6. The prefabricated cofferdam for soft soil foundation according to any one of claims 1-5, characterized in that, The individual cofferdam units include: Starting point monomer; The end unit is disposed on one side of the beginning unit along the first direction; An intermediate monomer group is disposed between the starting end monomer and the ending end monomer.

7. The prefabricated cofferdam for soft soil foundation according to claim 6, characterized in that, The intermediate monomer group includes a plurality of intermediate monomers connected sequentially along a first direction.
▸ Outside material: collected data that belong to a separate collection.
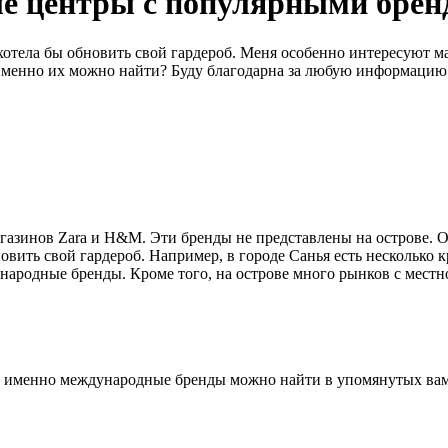
вые центры с популярными бре
хотела бы обновить свой гардероб. Меня особенно интересуют м
е именно их можно найти? Буду благодарна за любую информацию
газинов Zara и H&M. Эти бренды не представлены на острове. Од
овить свой гардероб. Например, в городе Санья есть несколько 
дународные бренды. Кроме того, на острове много рынков с мес
кие именно международные бренды можно найти в упомянутых ва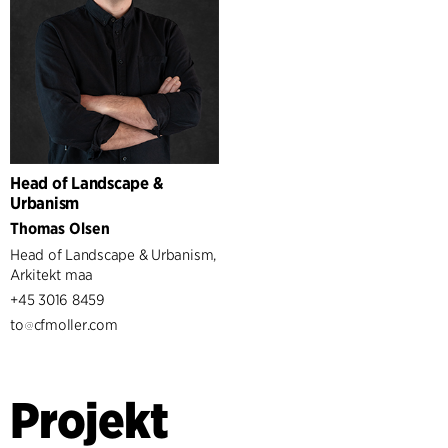
Head of Landscape &
Urbanism
Thomas Olsen
Head of Landscape & Urbanism,
Arkitekt maa
+45 3016 8459
to
cfmoller.com
Projekt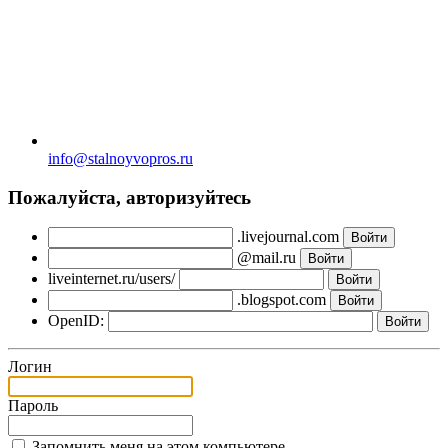
info@stalnoyvopros.ru
Пожалуйста, авторизуйтесь
.livejournal.com
@mail.ru
liveinternet.ru/users/
.blogspot.com
OpenID:
Логин
Пароль
Запомнить меня на этом компьютере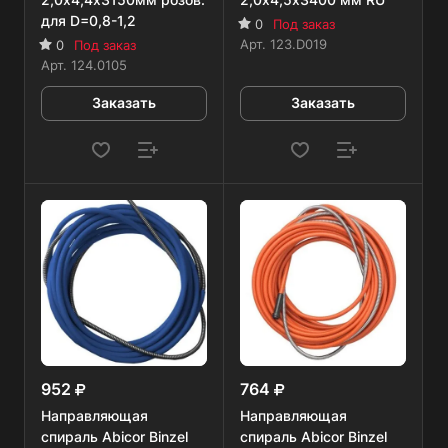
для D=0,8-1,2
0
Под заказ
Арт.
123.D019
0
Под заказ
Арт.
124.0105
Заказать
Заказать
952
764
Направляющая
Направляющая
спираль Abicor Binzel
спираль Abicor Binzel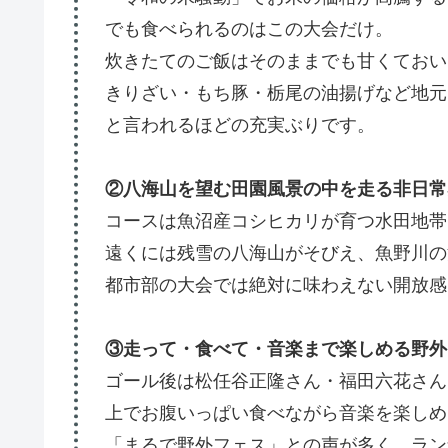
でも食べられるのはこの大会だけ。
炊きたてのご飯はそのままでも甘くておい
きりざい・もち豚・栃尾の油揚げなど地元
と言われるほどの充実ぶりです。
②八海山を望む田園風景の中を走る非日常
コースは魚沼産コシヒカリが育つ水田地帯
遠くには残雪の八海山がそびえ、魚野川の
都市部の大会では絶対に味わえない開放感
③走って・食べて・音楽まで楽しめる野外
ゴール後は松任谷正隆さん・福田六花さん
上でお腹いっぱい食べながら音楽を楽しめ
「まるで野外フェス」との声が多く、ラン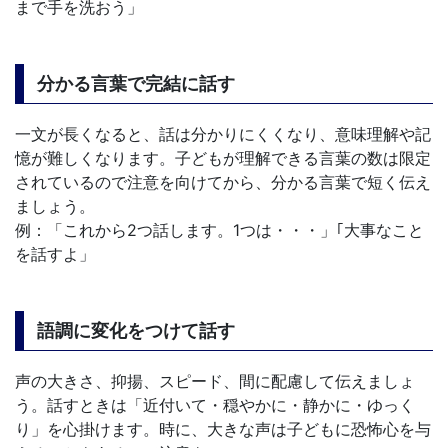
まで手を洗おう」
分かる言葉で完結に話す
一文が長くなると、話は分かりにくくなり、意味理解や記
憶が難しくなります。子どもが理解できる言葉の数は限定
されているので注意を向けてから、分かる言葉で短く伝え
ましょう。
例：「これから2つ話します。1つは・・・」｢大事なこと
を話すよ」
語調に変化をつけて話す
声の大きさ、抑揚、スピード、間に配慮して伝えましょ
う。話すときは「近付いて・穏やかに・静かに・ゆっく
り」を心掛けます。時に、大きな声は子どもに恐怖心を与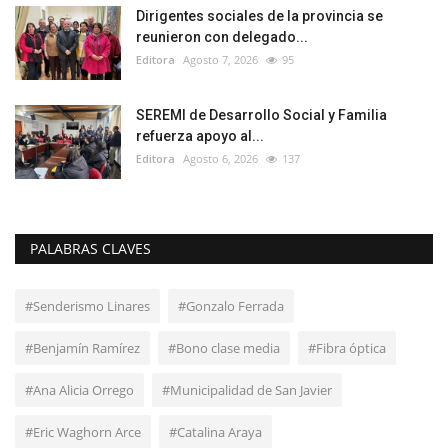
Dirigentes sociales de la provincia se
reunieron con delegado...
Editora
Agosto 7, 2026
95
SEREMI de Desarrollo Social y Familia
refuerza apoyo al...
Editora
Agosto 6, 2026
137
PALABRAS CLAVES
#Senderismo Linares
#Gonzalo Ferrada
#Benjamín Ramírez
#Bono clase media
#Fibra óptica
#Ana Alicia Orrego
#Municipalidad de San Javier
#Eric Waghorn Arce
#Catalina Araya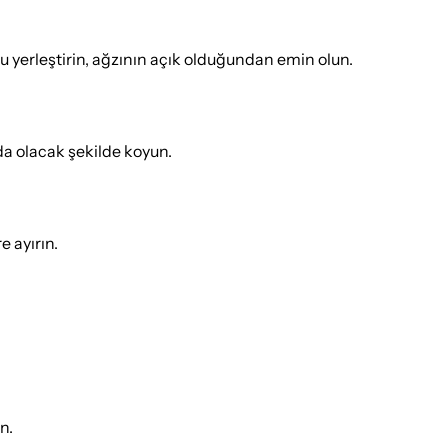
ğu yerleştirin, ağzının açık olduğundan emin olun.
tada olacak şekilde koyun.
e ayırın.
n.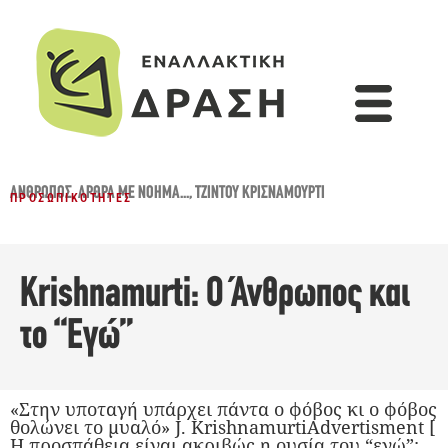
ΆΝΘΡΩΠΟΣ
,
ΆΡΘΡΑ ΜΕ ΝΌΗΜΑ...
,
ΤΖΊΝΤΟΥ ΚΡΙΣΝΑΜΟΎΡΤΙ
ΠΡΟΣΩΠΙΚΌΤΗΤΕΣ
Krishnamurti: Ο Άνθρωπος και
το “Εγώ”
«Στην υποταγή υπάρχει πάντα ο φόβος κι ο φόβος
θολώνει το μυαλό» J. KrishnamurtiAdvertisment [
Η προσπάθεια είναι ακριβώς η ουσία του “εγώ”: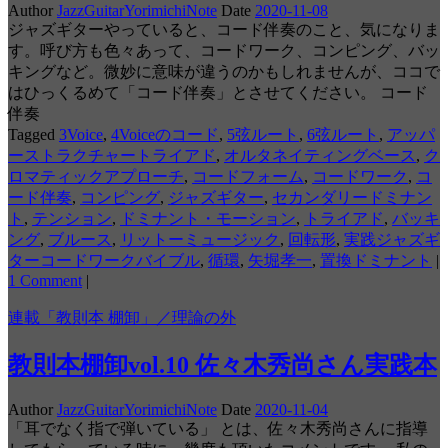
Author
JazzGuitarYorimichiNote
Date
2020-11-08
ジャズギターやっていると、コード伴奏のこと、気になりま
す。呼び方も色々あって、コードワーク、コンピング、バッ
キングなど。微妙に意味が違うのかもしれませんが、ココで
はひっくるめて「コード伴奏」とさせてください。 コード
伴奏
Tagged
3Voice
,
4Voiceのコード
,
5弦ルート
,
6弦ルート
,
アッパ
ーストラクチャートライアド
,
オルタネイティングベース
,
ク
ロマティックアプローチ
,
コードフォーム
,
コードワーク
,
コ
ード伴奏
,
コンピング
,
ジャズギター
,
セカンダリードミナン
ト
,
テンション
,
ドミナント・モーション
,
トライアド
,
バッキ
ング
,
ブルース
,
リットーミュージック
,
回転形
,
実践ジャズギ
ターコードワークバイブル
,
循環
,
矢堀孝一
,
置換ドミナント
|
1 Comment
|
連載「教則本 棚卸」／理論の外
教則本棚卸vol.10 佐々木秀尚さん実践本
Author
JazzGuitarYorimichiNote
Date
2020-11-04
「耳でなく指で弾いている」 とは、佐々木秀尚さんに指導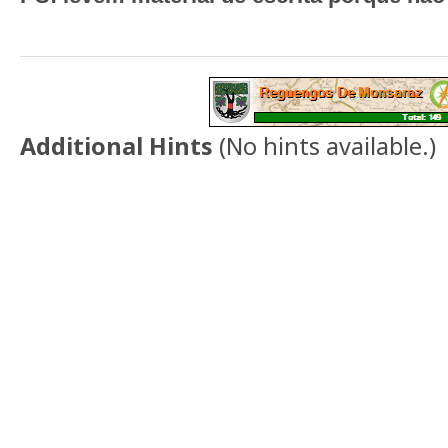
Additional Hints
(
No hints available.
)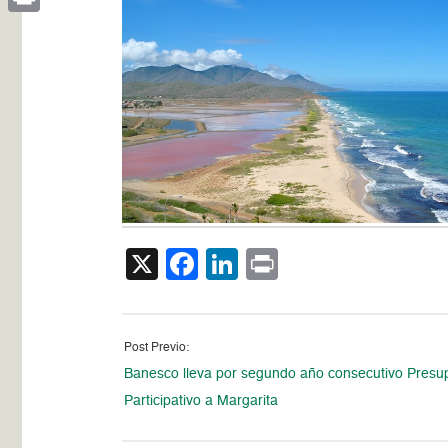
Print
X
Facebook
LinkedIn
Print
Post Previo:
Banesco lleva por segundo año consecutivo Presu
Participativo a Margarita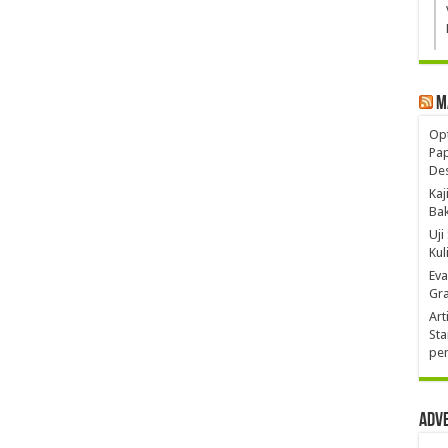
M
Opt
Pa
De
Kaj
Ba
Uji
Kul
Eva
Gra
Art
Sta
pen
Adv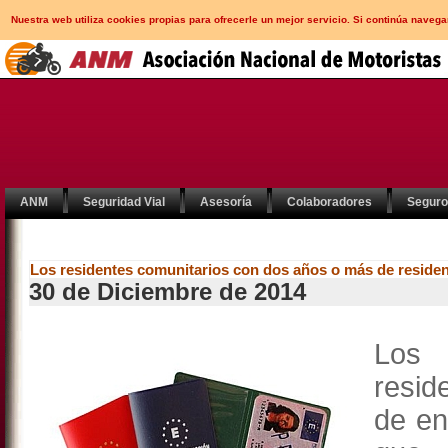
Nuestra web utiliza cookies propias para ofrecerle un mejor servicio. Si continúa nav
ANM
Seguridad Vial
Asesoría
Colaboradores
Segur
Los residentes comunitarios con dos años o más de reside
30 de Diciembre de 2014
Los
r
resid
de en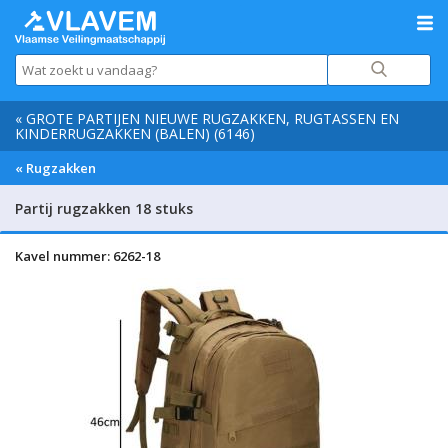
« GROTE PARTIJEN NIEUWE RUGZAKKEN, RUGTASSEN EN
KINDERRUGZAKKEN (BALEN) (6146)
« Rugzakken
Partij rugzakken 18 stuks
Kavel nummer: 6262-18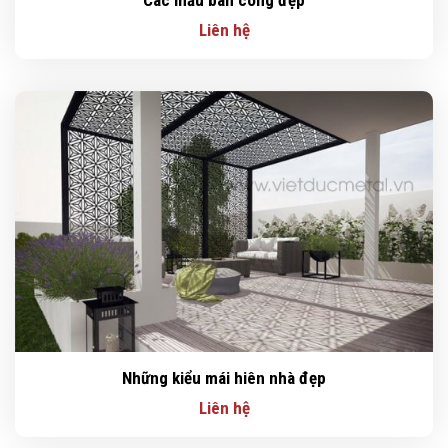
Liên hệ
Những kiểu mái hiên nhà đẹp
Liên hệ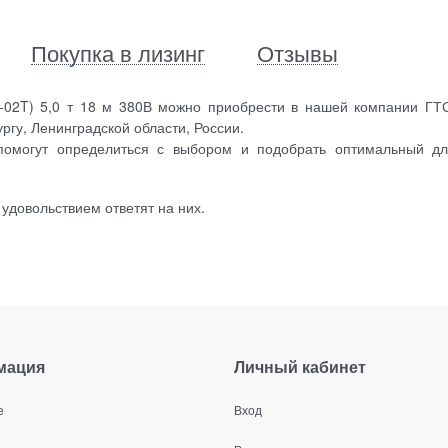
Покупка в лизинг
Отзывы
02T) 5,0 т 18 м 380В можно приобрести в нашей компании ГТ
ргу, Ленинградской области, России.
помогут определиться с выбором и подобрать оптимальный д
 удовольствием ответят на них.
мация
Личный кабинет
е
Вход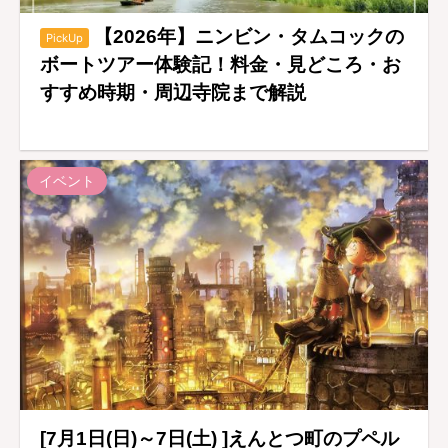
【2026年】ニンビン・タムコックの
PickUp
ボートツアー体験記！料金・見どころ・お
すすめ時期・周辺寺院まで解説
イベント
[7月1日(日)～7日(土) ]えんとつ町のプペル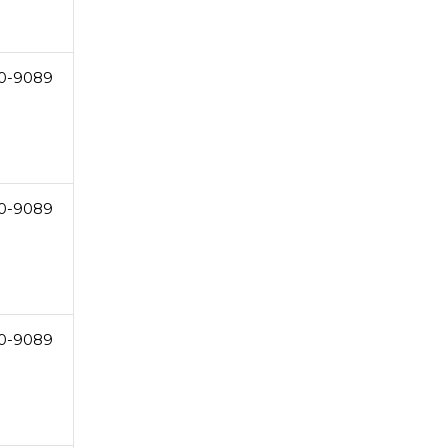
0-9089
0-9089
0-9089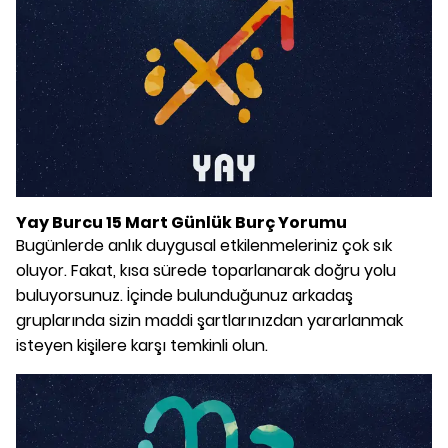
Yay Burcu 15 Mart Günlük Burç Yorumu
Bugünlerde anlık duygusal etkilenmeleriniz çok sık
oluyor. Fakat, kısa sürede toparlanarak doğru yolu
buluyorsunuz. İçinde bulunduğunuz arkadaş
gruplarında sizin maddi şartlarınızdan yararlanmak
isteyen kişilere karşı temkinli olun.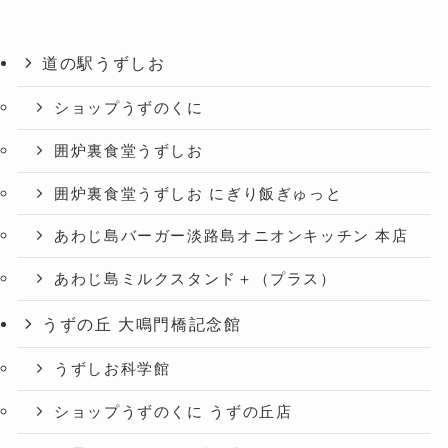
道の駅うずしお
ショップうずのくに
囲炉裏食堂うずしお
囲炉裏食堂うずしお にぎり飯ぎゅっと
あわじ島バーガー淡路島オニオンキッチン 本店
あわじ島ミルクスタンド＋（プラス）
うずの丘 大鳴門橋記念館
うずしお科学館
ショップうずのくに うずの丘店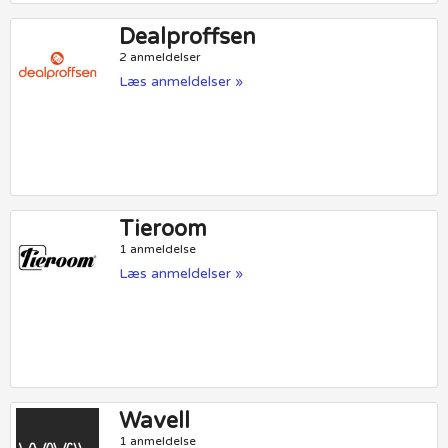
Dealproffsen
2 anmeldelser
Læs anmeldelser »
Tieroom
1 anmeldelse
Læs anmeldelser »
Wavell
1 anmeldelse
8. The prefabricated cofferdam for soft soil foundation according to claim 7, characterized in that, A first folded portion is formed on the starting end unit, and the projection of the first folded portion in the vertical direction is located within the coverage area of ​​the horizontal portion of the starting end unit; The intermediate unit has a left fold portion that cooperates with the first fold portion, and the projection of the left fold portion in the vertical direction is outside the coverage area of ​​the horizontal portion of the intermediate unit.

9. The prefabricated cofferdam for soft soil foundation according to claim 8, characterized in that, A second folded portion is formed on the end unit, and the projection of the second folded portion in the vertical direction is outside the coverage area of ​​the horizontal portion of the end unit; The intermediate unit also has a right folding portion that cooperates with the second folding portion, and the projection of the right folding portion in the vertical direction is located within the coverage area of ​​the horizontal portion of the intermediate unit; The adjacent intermediate units are connected by the left fold and the right fold.

10. The prefabricated cofferdam for soft soil foundation according to claim 9, characterized in that, The cross-sections of the first fold, the left fold, the right fold, and the second fold are constructed as a spiral shape.